How could you do a non-anecdotal experiment in this area?
Of it's nature the data in this area has to be anecdotal.
You raise a good point. However, I utterly disagree with you. I can think of several ways to come up with real evidence (not anecdotal observations) if reincarnation were a fact.
First, I think reincarnation advocates have the cart before the horse. They have an idea and are looking to support it, rather than following observations and looking at all the available evidence.
If reincarnation arguments aren't merely apologetics (where they start with a belief, then try to build a case to support that position), then the only "phenomenon" the theory of reincarnation is trying to explain are these children's stories, which are collected as anecdotes.
As PlumJam correctly points out, that's really the only way these stories would ever come to our attention. Surely we couldn't take a given number of children and isolate them from confounding influences until they're old enough to talk and then see what sort of past life memories they've got--and with what frequency etc. So there's no way to know how much of these stories were "fixed" memories (supplied by prompting from the family, confabulation, outright fabrication, etc.)
So, if the question is how best to explain these stories, I've already pointed out that Occam's Razor strongly prefers the mundane explanations. But, that's not evidence, that's just pointing out that if you did find evidence of reincarnation, you'd have to overhaul an awful lot of what we know about neuroscience, memory, language, etc.
Back to PJ's question, "How could you do a non-anecdotal experiment in this area?"
One way is to test one of these kids. You'd have to come up with several bits of information that are not likely to be known by the kid or the family (or the neighborhood) etc. Then, ask the kid questions based on those bits of information. If he can remember some details about a past life, we should expect him to remember others. The problem with anecdotes is that much is made of a "hit" with no consideration of a great many "misses".
I know there are stories of similar tests being done with reincarnations of holy men (where the kid is supposed to pick out possessions that belonged to the deceased llama or whatever), but those can hardly said to be done in controlled circumstances. (I tend to doubt the veracity of their retelling since those who profess them have pretty strongly vested interests in proving that the kid is the reincarnation.) At least they're on the right track. It is most certainly possible to come up with non-anecdotal tests of the kids' stories.
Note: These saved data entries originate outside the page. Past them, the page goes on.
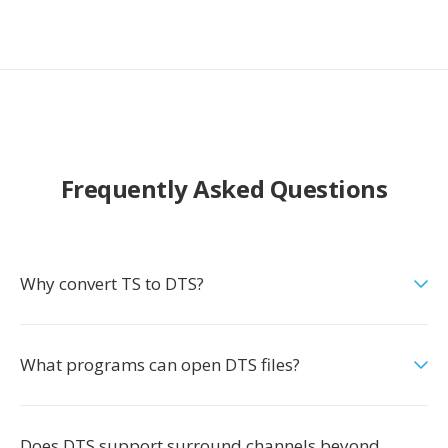
Frequently Asked Questions
Why convert TS to DTS?
What programs can open DTS files?
Does DTS support surround channels beyond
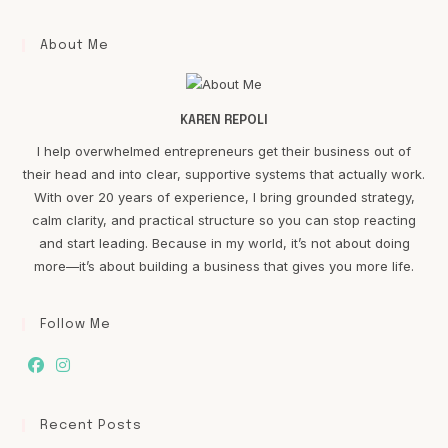
About Me
KAREN REPOLI
I help overwhelmed entrepreneurs get their business out of
their head and into clear, supportive systems that actually work.
With over 20 years of experience, I bring grounded strategy,
calm clarity, and practical structure so you can stop reacting
and start leading. Because in my world, it’s not about doing
more—it’s about building a business that gives you more life.
Follow Me
Recent Posts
Another line of non-anecdotal evidence is related to the stuff I brought up earlier. If there's a disembodied something that holds memories of past life, we should expect some brain structure to interact with that. If reincarnation were real, we could presumably find such structures and maybe even detect and measure that disembodied something.
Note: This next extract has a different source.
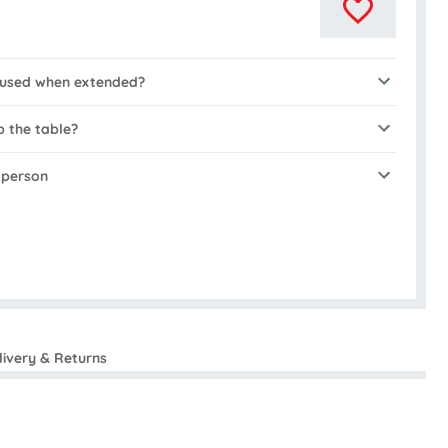
e used when extended?
p the table?
n person
livery & Returns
Granted, absence of this evidence doesn't prove that the thing doesn't exist, but this is a type of non-anecdotal evidence that would be possible. This is the sort of thing it would take for me to reconsider my position. You have to admit that nothing exists except anecdotal evidence.
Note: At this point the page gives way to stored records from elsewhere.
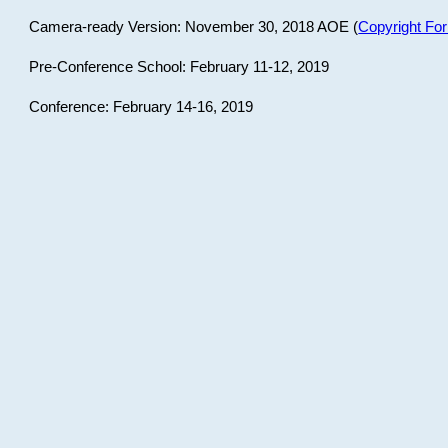
Camera-ready Version: November 30, 2018 AOE (
Copyright Fo
Pre-Conference School: February 11-12, 2019
Conference: February 14-16, 2019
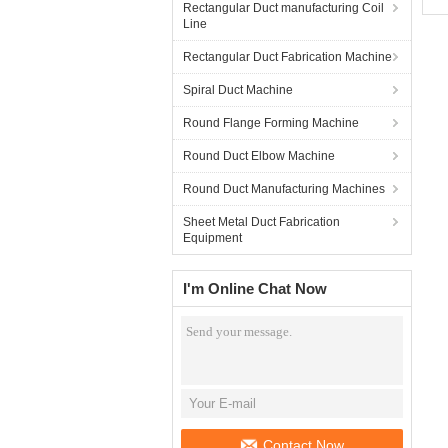
Rectangular Duct manufacturing Coil
Line
Rectangular Duct Fabrication Machine
Spiral Duct Machine
Round Flange Forming Machine
Round Duct Elbow Machine
Round Duct Manufacturing Machines
Sheet Metal Duct Fabrication
Equipment
I'm Online Chat Now
Contact Now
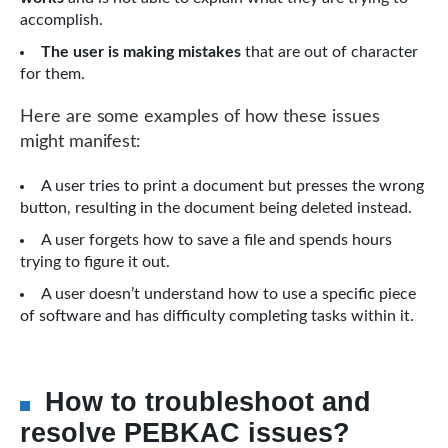
accomplish.
The user is making mistakes
that are out of character
for them.
Here are some examples of how these issues
might manifest:
A user tries to print a document but presses the wrong
button, resulting in the document being deleted instead.
A user forgets how to save a file and spends hours
trying to figure it out.
A user doesn’t understand how to use a specific piece
of software and has difficulty completing tasks within it.
How to troubleshoot and
resolve PEBKAC issues?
Memory is very plastic, and that's really all we're dealing with here. There are no controls on the information the kid might have been exposed to from other sources.
The mundane explanation that I accept (in the absence of any other evidence) is that in a culture where a lot of people take reincarnation as an assumed fact, you have a toddler doing some random behavior. Someone in the family or community thinks that behavior is similar to a behavior or mannerism of someone recently deceased, and starts talking about the kid being the reincarnation of that person. From there, everyone begins collecting (or inventing) proof of that. (No one considers the great many behaviors the kid does that look NOTHING like the supposed previous life.) The accounts of what the child actually did or said get lost in the developing story that gets spread around. At the same time, the kid is pretty much taught to "remember" (it's very easy to implant false memories) events from that person's life.
With this explanation, no disembodied thing that can somehow store memories is required. No brain structures that somehow upload and download these memories (or otherwise interact with the disembodied thing) are required. There are no conflicts with what is known about memory, language, brain function or neuroscience in general. It's much more parsimonious.
So if you weigh ALL the evidence, it points to the mundane explanation. As a skeptic, that's the one I provisionally accept.